Experimental results presented in the paper underscore USimAgent’s superior performance in generating queries when compared against traditional simulation methods. By evaluating the model on a public user behavior dataset, the authors demonstrate that USimAgent not only outperforms existing query generation methods but also achieves comparable results in simulating clicking and stopping behaviors. This validation not only attests to the potential of using LLMs for user simulation but also indicates areas for further improvement, particularly in enhancing the model’s predictive capabilities for clicks and stopping decisions.

Implications and Future Directions

The development and validation of USimAgent broaden the horizons for research into information retrieval evaluation. It opens up new possibilities for utilizing LLMs in simulating user behaviors, potentially leading to more robust, efficient, and user-centric evaluation methodologies. This could have far-reaching implications for the design and improvement of information retrieval systems, making them more attuned to real-world user needs and behaviors.
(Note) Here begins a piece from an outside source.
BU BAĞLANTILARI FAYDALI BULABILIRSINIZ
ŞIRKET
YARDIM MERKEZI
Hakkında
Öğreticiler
However, the paper also identifies areas necessitating further research, notably in combining LLM-based simulation methods with more extensive datasets to improve predictive accuracy. Future developments could also explore the integration of advanced LLMs and the refinement of context and reasoning mechanisms within the simulation framework.

Conclusion

This paper's contribution, USimAgent, represents a notable advance in user simulation for information retrieval systems evaluation, leveraging the power of LLMs to simulate complex user search behaviors more effectively. While showcasing the potential of LLMs in this domain, the paper also lays a foundation for future research aimed at enhancing the fidelity and accuracy of user simulations, ultimately contributing to the development of more user-centric search technologies.